For the best results, very small metal lures cast into the schools and retrieved at speed are about all you will need. As always, keep a few live baits in the tank to cast into the schools. There are usually a few bigger fish hanging around, picking off the less cautious smaller pelagics.
It’s kingfish time, so these will be the usual culprits when your livey is smashed. There are fish in all the usual spots like Bellambi, the islands, Bass Point and Rangoon. They can pop up anywhere where there are other fish feeding on the small baitfish.
The good thing is that with the warm water that has been pushing down the coast since January, there are plenty of northern visitors willing to smash a live bait and some surprising captures. Every year at this time there are a few cobia picked up with the kings. Some are just little tackers while others are better fish of 15kg or more.
Other predators are about too in the form of Spanish mackerel and spotties. The first thing you will notice if these are about is you will have lost your hook and didn’t feel a thing. This means it’s time to put on a bit of wire. You may have missed your chance and it’s possible you won’t see another. Sometimes there are spotties about and you’ll get a second chance.

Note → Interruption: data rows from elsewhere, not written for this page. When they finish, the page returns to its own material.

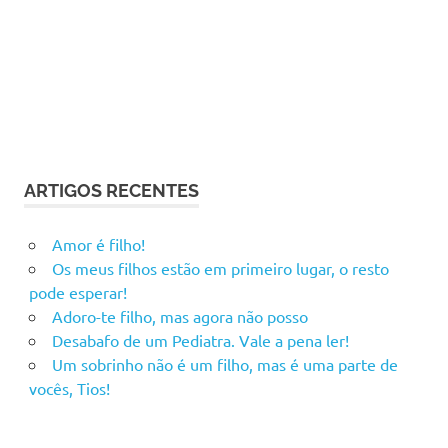
ARTIGOS RECENTES
Amor é filho!
Os meus filhos estão em primeiro lugar, o resto
pode esperar!
Adoro-te filho, mas agora não posso
Desabafo de um Pediatra. Vale a pena ler!
Um sobrinho não é um filho, mas é uma parte de
vocês, Tios!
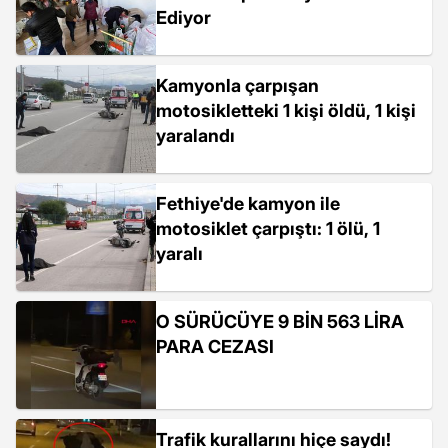
Ediyor
Kamyonla çarpışan
motosikletteki 1 kişi öldü, 1 kişi
yaralandı
Fethiye'de kamyon ile
motosiklet çarpıştı: 1 ölü, 1
yaralı
O SÜRÜCÜYE 9 BİN 563 LİRA
PARA CEZASI
Trafik kurallarını hiçe saydı!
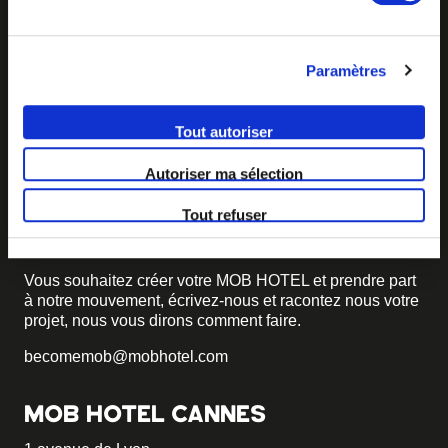
Paramètres
Tout autoriser
Autoriser ma sélection
BECOME MOB
Tout refuser
MOB HOTEL se développe en un véritable mouvement
coopératif.
Vous souhaitez créer votre MOB HOTEL et prendre part
à notre mouvement,
écrivez-nous et racontez nous votre
projet, nous vous dirons comment faire.
becomemob@mobhotel.com
MOB HOTEL CANNES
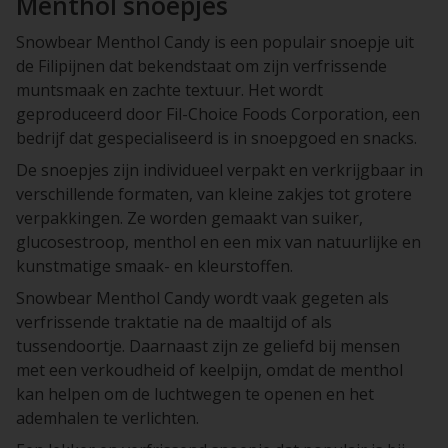
Menthol snoepjes
Snowbear Menthol Candy is een populair snoepje uit
de Filipijnen dat bekendstaat om zijn verfrissende
muntsmaak en zachte textuur. Het wordt
geproduceerd door Fil-Choice Foods Corporation, een
bedrijf dat gespecialiseerd is in snoepgoed en snacks.
De snoepjes zijn individueel verpakt en verkrijgbaar in
verschillende formaten, van kleine zakjes tot grotere
verpakkingen. Ze worden gemaakt van suiker,
glucosestroop, menthol en een mix van natuurlijke en
kunstmatige smaak- en kleurstoffen.
Snowbear Menthol Candy wordt vaak gegeten als
verfrissende traktatie na de maaltijd of als
tussendoortje. Daarnaast zijn ze geliefd bij mensen
met een verkoudheid of keelpijn, omdat de menthol
kan helpen om de luchtwegen te openen en het
ademhalen te verlichten.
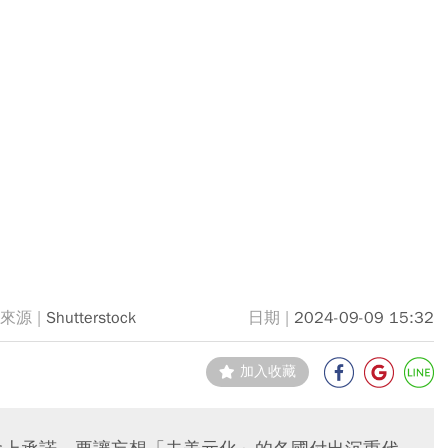
Shutterstock
2024-09-09 15:32
加入收藏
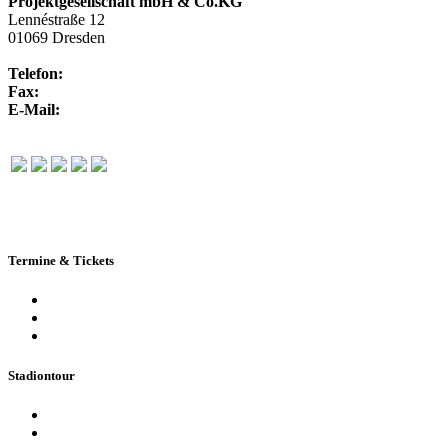
Projektgesellschaft mbH & Co.KG
Lennéstraße 12
01069 Dresden
Telefon:
+49 351 / 250 88-100
Fax:
+49 351 / 250 88-150
E-Mail:
info@rudolf-harbig-stadion.com
Termine & Tickets
Terminkalender
Highlights
Ticketbuchung
Stadiontour
Öffentliche Stadionführung
Stadionsprecher-Tour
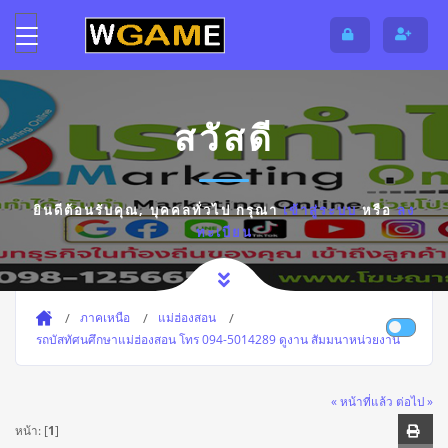
สวัสดี
ยินดีต้อนรับคุณ,
บุคคลทั่วไป
กรุณา
เข้าสู่ระบบ
หรือ
ลง
ทะเบียน
ภาคเหนือ
แม่ฮ่องสอน
รถบัสทัศนศึกษาแม่ฮ่องสอน โทร 094-5014289 ดูงาน สัมมนาหน่วยงาน
« หน้าที่แล้ว
ต่อไป »
หน้า: [
1
]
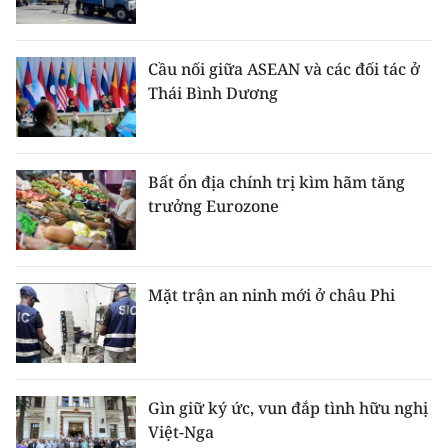
Cầu nối giữa ASEAN và các đối tác ở
Thái Bình Dương
Bất ổn địa chính trị kìm hãm tăng
trưởng Eurozone
Mặt trận an ninh mới ở châu Phi
Gìn giữ ký ức, vun đắp tình hữu nghị
Việt-Nga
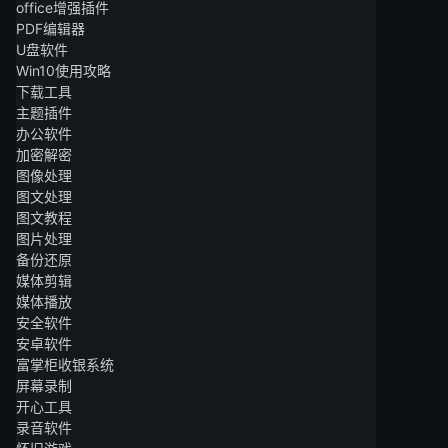
office增强插件
PDF编辑器
U盘软件
Win10使用攻略
下载工具
主题插件
办公软件
加密解密
图像处理
图文处理
图文教程
图片处理
备份还原
媒体剪辑
媒体播放
安全软件
安卓软件
富掌柜收银系统
屏幕录制
开心工具
录音软件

Rainbow runners are another visitor that come down on the current, with fish up to several kilos showing every year. Even a few amberjack could be thrown into the mix. Other regulars that hug the coastline are the longtails. They’re caught less often. More come through than you realise and they are usually right behind the surf, close to the headlands. They’re a better option for the land-based anglers and some are caught each year. This far south there are usually bigger fish and they will be more prevalent next month.
Further offshore there are still a few marlin over the close reefs like Bandit and Wollongong and the Hump up north. Slow trolled live slimy mackerel is the number one bait. A by-catch of big kings is on the cards as well.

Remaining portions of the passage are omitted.